_Brief_. Please transcribe the lines below exactly, and leave every image behind.

━━━ Supplied material ━━━

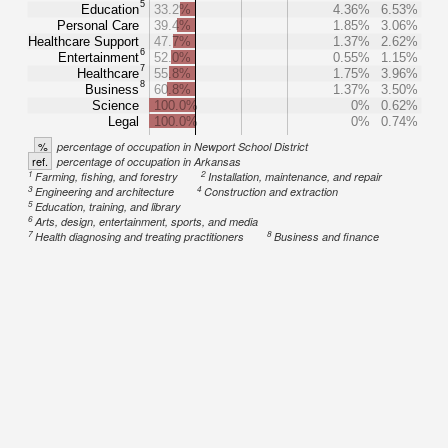
5
Education
33.2%
4.36%
6.53%
Personal Care
39.4%
1.85%
3.06%
Healthcare Support
47.7%
1.37%
2.62%
6
Entertainment
52.0%
0.55%
1.15%
7
Healthcare
55.8%
1.75%
3.96%
8
Business
60.8%
1.37%
3.50%
Science
100.0%
0%
0.62%
Legal
100.0%
0%
0.74%
%
percentage of occupation in Newport School District
ref.
percentage of occupation in Arkansas
1
2
Farming, fishing, and forestry
Installation, maintenance, and repair
3
4
Engineering and architecture
Construction and extraction
5
Education, training, and library
6
Arts, design, entertainment, sports, and media
7
8
Health diagnosing and treating practitioners
Business and finance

━━━

_Exercise solution_.
5
Education
33.2%
4.36%
6.53%
Personal Care
39.4%
1.85%
3.06%
Healthcare Support
47.7%
1.37%
2.62%
6
Entertainment
52.0%
0.55%
1.15%
7
Healthcare
55.8%
1.75%
3.96%
8
Business
60.8%
1.37%
3.50%
Science
100.0%
0%
0.62%
Legal
100.0%
0%
0.74%
%
percentage of occupation in Newport School District
ref.
percentage of occupation in Arkansas
1
2
Farming, fishing, and forestry
Installation, maintenance, and repair
3
4
Engineering and architecture
Construction and extraction
5
Education, training, and library
6
Arts, design, entertainment, sports, and media
7
8
Health diagnosing and treating practitioners
Business and finance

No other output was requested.